From the Guidelines
Management of right lower quadrant (RLQ) pain occurring a year after a Loop Electrosurgical Excision Procedure (LEEP) should prioritize a comprehensive evaluation to determine the cause, considering the pain is unlikely to be directly related to the LEEP procedure after such a time interval. The initial approach should include a detailed history and physical examination, focusing on gynecological, gastrointestinal, urological, and musculoskeletal systems. Laboratory tests including complete blood count, urinalysis, and pregnancy test should be ordered.
Key Considerations
- Imaging studies such as transvaginal ultrasound or pelvic CT scan are essential to evaluate for ovarian cysts, endometriosis, pelvic inflammatory disease, or adhesions that might have developed following the LEEP, as suggested by 1.
- For pain management, NSAIDs like ibuprofen (400-600mg every 6 hours) or naproxen (500mg twice daily) can be used initially.
- If infection is suspected, appropriate antibiotics should be prescribed based on culture results.
- Patients with severe pain may require referral to gynecology for further evaluation, possibly including diagnostic laparoscopy.
- It's essential to consider other common causes of RLQ pain such as appendicitis, inflammatory bowel disease, or urinary tract conditions, especially given the time elapsed since the LEEP procedure, as discussed in 1.
Diagnostic Approach
- A step-up approach for diagnosis should be used, tailored to the clinical setting and resources, beginning with clinical and laboratory examination and progressing to imaging examinations, as recommended by 1.
- The value of physical findings in the diagnostic work-up for intra-abdominal infections, such as appendicitis, has been studied, and signs and symptoms can be helpful in diagnosing or excluding appendicitis, as noted in 1.
- Ultrasound (US) and computed tomography (CT) have been used to complete the clinical assessment of patients with intra-abdominal infections, with CT having higher sensitivity and specificity, as mentioned in 1.
Treatment and Referral
- The use of CT abdomen and pelvis is recommended for the evaluation of patients with nonspecific RLQ pain due to its high diagnostic yield for detection of appendicitis and other conditions, as stated in 1.

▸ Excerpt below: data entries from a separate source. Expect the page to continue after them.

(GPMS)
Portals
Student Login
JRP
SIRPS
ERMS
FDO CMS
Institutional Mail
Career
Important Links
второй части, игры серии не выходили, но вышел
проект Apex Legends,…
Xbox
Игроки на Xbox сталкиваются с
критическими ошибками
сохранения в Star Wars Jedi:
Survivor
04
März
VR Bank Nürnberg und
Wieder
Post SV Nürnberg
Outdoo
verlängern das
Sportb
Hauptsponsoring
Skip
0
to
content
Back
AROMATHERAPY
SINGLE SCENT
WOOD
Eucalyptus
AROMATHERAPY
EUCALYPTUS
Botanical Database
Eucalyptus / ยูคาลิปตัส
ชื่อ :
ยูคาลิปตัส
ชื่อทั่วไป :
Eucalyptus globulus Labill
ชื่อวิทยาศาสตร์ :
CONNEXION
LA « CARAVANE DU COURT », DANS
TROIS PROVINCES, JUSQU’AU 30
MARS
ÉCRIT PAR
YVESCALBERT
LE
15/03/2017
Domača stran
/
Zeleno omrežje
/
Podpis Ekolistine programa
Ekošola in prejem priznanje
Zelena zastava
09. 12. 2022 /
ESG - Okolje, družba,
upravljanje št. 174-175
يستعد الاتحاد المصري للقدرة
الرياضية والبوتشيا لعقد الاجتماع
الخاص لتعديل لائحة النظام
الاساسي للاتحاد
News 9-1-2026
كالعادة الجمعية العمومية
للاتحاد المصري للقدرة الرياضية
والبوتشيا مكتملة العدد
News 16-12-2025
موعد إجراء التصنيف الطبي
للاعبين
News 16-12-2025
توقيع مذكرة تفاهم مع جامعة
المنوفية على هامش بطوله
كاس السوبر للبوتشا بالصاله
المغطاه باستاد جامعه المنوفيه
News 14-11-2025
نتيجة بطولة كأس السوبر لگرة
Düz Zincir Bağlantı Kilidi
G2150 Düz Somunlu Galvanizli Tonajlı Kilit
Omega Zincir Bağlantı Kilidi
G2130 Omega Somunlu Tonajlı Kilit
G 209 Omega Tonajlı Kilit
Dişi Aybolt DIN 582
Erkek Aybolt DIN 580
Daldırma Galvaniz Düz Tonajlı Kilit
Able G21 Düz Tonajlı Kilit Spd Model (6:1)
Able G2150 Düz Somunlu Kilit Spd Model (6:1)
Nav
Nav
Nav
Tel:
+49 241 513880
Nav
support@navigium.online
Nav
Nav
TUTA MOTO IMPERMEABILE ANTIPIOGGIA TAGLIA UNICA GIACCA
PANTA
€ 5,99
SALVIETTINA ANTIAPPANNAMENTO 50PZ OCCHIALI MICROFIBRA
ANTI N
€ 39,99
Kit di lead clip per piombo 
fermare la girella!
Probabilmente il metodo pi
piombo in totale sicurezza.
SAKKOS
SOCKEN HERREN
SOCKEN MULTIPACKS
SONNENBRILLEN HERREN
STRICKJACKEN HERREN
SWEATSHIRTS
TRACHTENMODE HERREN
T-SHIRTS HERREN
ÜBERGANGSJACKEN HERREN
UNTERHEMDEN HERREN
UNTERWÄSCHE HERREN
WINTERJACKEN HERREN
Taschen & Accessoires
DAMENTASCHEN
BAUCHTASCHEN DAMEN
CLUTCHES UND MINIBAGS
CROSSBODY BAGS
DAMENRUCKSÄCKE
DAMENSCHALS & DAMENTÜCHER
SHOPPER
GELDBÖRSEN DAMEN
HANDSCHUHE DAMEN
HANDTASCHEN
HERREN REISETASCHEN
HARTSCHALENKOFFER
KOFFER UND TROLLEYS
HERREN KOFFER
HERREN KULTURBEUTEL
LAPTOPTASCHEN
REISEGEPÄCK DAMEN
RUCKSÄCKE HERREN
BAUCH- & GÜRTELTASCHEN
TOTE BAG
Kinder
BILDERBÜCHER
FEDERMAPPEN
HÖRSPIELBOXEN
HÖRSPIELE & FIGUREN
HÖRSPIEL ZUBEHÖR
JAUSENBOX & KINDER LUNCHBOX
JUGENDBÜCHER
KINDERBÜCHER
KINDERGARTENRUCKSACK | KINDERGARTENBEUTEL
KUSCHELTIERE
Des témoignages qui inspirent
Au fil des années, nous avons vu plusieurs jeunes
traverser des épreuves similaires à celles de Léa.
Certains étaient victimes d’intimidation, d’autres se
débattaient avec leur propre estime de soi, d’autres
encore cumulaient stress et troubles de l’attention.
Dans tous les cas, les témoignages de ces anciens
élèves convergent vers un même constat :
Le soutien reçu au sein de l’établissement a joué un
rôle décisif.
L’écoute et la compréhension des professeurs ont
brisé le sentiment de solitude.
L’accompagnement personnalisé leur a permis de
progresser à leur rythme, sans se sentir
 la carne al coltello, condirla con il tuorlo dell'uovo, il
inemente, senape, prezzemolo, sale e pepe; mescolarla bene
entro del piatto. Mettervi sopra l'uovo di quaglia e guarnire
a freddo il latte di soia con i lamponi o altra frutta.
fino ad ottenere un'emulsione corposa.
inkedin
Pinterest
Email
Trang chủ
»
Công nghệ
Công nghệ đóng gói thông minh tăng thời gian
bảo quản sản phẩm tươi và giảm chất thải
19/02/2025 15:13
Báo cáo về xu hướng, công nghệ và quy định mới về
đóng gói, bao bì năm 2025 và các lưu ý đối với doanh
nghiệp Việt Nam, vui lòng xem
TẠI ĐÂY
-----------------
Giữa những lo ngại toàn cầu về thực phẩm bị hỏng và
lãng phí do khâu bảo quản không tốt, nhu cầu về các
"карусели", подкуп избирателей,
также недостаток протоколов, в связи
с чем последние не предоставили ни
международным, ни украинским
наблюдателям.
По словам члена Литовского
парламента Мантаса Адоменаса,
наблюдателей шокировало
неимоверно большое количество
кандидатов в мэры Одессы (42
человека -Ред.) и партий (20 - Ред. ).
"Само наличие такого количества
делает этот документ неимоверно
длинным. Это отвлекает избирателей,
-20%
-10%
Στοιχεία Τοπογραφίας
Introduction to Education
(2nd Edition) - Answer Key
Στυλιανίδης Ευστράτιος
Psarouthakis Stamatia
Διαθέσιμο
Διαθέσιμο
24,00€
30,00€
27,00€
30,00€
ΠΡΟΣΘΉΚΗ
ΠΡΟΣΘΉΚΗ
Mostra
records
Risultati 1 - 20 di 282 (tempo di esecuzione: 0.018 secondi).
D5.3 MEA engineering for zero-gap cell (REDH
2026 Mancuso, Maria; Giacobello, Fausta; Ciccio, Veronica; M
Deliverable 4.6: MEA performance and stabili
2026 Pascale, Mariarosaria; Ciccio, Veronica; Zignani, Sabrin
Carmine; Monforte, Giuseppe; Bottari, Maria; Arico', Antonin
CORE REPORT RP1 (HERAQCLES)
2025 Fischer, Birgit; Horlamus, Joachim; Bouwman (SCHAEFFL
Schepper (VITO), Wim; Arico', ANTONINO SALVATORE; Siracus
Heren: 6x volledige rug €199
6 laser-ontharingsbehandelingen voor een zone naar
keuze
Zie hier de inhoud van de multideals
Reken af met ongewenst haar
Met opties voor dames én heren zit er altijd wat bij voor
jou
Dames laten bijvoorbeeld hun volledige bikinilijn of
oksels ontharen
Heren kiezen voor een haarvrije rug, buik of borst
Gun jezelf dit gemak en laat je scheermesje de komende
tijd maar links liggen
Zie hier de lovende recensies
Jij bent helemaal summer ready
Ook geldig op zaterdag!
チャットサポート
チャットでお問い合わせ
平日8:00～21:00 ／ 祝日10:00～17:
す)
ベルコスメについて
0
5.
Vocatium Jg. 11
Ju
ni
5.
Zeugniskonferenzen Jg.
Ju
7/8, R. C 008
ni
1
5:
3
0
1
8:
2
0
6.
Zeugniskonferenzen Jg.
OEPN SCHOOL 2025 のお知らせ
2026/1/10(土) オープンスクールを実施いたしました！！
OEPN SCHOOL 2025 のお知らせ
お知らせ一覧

- Laparoscopy is gaining wider acceptance in emergency surgery and may be used to identify the causative pathology of acute abdominal pain followed by definitive laparoscopic treatment, with high accuracy and definitive diagnosis rates, as reported in 1.
From the Research
Diagnosis Options for RLQ Pain
- Imaging studies such as computed tomography (CT) scans 2, 3 and ultrasonography 4 can be used to diagnose the cause of RLQ pain.
- CT scans can depict abnormalities in the pelvis and abdomen, and can help identify the cause of RLQ pain, including appendicitis and other conditions 2.
- Ultrasonography can be used to diagnose acute appendicitis and other conditions that cause RLQ pain, and has a high sensitivity and specificity for diagnosing appendicitis 4.
Management Options for RLQ Pain
- The management of RLQ pain depends on the underlying cause, and may include surgical or medical treatment 5, 2.
- Patients with suspected appendicitis may undergo surgery, while those with other causes of RLQ pain may be managed with medical treatment or observation 6.
- Active observation and repeated physical examinations can be used to manage patients with RLQ pain who do not have the classical features of appendicitis or peritonitis 6.
Differential Diagnoses for RLQ Pain
- RLQ pain can be caused by a variety of conditions, including appendicitis, inflammatory bowel disease, diverticulitis, and gynecologic diseases 5, 4, 3.
- The differential diagnoses for RLQ pain can be broad, and imaging studies and laboratory tests can be used to help establish a diagnosis 5, 2, 4, 3.
- Clinical signs and symptoms, laboratory tests, and imaging studies can be used to differentiate between the causes of RLQ pain 6.